┌─ Information given

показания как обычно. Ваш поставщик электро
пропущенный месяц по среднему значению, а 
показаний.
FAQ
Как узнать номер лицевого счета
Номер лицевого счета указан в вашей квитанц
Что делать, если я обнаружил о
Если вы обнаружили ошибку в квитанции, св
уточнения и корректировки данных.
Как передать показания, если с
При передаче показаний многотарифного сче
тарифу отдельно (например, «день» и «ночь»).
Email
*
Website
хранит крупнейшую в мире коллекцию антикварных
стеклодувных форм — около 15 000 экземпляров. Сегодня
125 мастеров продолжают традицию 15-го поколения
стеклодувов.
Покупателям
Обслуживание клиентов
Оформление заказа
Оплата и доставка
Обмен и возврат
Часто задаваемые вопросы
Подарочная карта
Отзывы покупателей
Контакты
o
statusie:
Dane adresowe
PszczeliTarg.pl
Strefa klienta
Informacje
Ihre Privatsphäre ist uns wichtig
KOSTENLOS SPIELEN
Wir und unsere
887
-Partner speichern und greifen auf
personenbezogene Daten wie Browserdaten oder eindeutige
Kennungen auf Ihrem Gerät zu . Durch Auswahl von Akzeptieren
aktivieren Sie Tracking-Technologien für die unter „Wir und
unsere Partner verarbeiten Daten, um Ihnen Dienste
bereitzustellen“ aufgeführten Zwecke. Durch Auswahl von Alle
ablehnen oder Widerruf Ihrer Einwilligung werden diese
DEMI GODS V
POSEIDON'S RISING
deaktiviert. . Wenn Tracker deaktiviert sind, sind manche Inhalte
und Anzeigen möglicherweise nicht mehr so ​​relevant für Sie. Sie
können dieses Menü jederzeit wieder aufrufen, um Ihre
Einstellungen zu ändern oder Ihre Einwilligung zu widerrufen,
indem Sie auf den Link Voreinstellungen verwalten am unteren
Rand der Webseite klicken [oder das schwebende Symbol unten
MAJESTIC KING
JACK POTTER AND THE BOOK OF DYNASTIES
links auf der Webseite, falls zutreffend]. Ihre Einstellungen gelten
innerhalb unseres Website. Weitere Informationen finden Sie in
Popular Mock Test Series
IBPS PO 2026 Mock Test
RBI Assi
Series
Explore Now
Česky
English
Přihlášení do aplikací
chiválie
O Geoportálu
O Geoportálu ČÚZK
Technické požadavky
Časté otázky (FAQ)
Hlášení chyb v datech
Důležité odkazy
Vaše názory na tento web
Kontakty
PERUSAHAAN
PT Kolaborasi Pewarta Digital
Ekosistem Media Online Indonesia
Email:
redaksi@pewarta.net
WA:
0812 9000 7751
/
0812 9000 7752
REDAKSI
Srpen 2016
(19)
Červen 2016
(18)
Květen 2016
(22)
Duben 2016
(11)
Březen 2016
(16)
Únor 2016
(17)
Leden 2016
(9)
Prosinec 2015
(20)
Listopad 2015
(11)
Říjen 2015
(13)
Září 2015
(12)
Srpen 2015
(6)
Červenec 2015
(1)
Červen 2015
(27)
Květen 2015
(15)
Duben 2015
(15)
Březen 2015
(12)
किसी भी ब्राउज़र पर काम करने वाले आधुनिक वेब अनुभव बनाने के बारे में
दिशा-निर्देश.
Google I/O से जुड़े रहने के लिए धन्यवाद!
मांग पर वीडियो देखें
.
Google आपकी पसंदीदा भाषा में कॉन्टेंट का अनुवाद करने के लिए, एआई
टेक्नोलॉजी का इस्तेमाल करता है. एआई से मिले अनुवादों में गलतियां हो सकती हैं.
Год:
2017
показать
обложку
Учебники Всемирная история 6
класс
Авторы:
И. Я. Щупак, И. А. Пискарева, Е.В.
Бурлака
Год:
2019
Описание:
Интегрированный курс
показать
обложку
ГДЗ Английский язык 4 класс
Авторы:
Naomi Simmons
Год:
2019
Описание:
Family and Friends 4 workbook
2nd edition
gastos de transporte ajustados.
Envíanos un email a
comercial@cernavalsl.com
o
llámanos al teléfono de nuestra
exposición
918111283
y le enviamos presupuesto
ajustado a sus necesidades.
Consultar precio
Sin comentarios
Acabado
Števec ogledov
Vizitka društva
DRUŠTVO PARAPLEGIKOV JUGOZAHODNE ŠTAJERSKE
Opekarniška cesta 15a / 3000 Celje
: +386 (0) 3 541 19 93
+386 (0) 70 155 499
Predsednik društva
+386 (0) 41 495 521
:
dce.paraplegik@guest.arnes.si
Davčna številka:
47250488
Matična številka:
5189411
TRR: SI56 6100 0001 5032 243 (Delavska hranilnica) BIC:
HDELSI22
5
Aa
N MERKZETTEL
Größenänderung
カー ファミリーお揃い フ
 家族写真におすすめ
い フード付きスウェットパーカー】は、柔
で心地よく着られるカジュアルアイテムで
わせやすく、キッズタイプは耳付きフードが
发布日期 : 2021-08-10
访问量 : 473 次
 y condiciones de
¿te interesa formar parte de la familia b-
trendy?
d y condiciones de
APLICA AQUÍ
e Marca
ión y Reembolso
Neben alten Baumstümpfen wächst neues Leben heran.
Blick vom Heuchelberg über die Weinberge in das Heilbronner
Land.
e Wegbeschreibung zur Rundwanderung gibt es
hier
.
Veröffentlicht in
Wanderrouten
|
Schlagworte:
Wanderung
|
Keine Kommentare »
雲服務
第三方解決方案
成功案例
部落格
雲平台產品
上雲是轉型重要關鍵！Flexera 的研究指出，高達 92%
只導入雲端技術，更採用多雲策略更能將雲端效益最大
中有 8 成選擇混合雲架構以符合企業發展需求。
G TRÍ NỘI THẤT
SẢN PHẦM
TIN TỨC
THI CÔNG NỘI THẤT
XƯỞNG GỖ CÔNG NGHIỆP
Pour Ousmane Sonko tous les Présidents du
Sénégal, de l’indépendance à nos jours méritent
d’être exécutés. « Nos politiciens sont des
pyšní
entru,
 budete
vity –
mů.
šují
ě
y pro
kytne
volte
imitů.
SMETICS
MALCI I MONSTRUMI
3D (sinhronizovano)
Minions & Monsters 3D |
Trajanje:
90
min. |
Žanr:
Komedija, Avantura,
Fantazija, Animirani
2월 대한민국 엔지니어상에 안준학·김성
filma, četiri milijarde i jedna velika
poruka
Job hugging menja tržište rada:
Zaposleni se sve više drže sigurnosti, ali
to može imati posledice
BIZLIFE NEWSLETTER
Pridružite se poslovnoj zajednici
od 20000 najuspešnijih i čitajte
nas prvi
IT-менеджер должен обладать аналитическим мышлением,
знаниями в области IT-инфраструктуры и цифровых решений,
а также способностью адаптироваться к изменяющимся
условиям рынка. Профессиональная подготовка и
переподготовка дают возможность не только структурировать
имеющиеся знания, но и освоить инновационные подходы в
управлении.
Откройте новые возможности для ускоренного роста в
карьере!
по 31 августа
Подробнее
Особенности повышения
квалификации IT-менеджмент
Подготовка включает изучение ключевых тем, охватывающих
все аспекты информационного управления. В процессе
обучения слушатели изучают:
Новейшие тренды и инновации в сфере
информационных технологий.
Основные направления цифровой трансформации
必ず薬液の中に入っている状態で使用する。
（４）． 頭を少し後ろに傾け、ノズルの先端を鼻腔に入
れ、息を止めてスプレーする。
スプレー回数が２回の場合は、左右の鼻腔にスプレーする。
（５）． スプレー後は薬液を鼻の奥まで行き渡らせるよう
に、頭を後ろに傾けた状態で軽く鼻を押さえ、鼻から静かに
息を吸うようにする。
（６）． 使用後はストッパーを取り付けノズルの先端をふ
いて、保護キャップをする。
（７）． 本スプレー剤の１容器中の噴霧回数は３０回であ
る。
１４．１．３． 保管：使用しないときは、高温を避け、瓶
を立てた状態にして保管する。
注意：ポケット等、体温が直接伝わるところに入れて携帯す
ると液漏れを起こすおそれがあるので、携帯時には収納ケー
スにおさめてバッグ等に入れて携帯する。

└─

Among the entries above, the line containing "Pridružite se poslovnoj zajednici", the line containing "управлении.", and all lines between them are to be restated word for word; nothing else belongs in the reply.

**Response area:**
Pridružite se poslovnoj zajednici
od 20000 najuspešnijih i čitajte
nas prvi
IT-менеджер должен обладать аналитическим мышлением,
знаниями в области IT-инфраструктуры и цифровых решений,
а также способностью адаптироваться к изменяющимся
условиям рынка. Профессиональная подготовка и
переподготовка дают возможность не только структурировать
имеющиеся знания, но и освоить инновационные подходы в
управлении.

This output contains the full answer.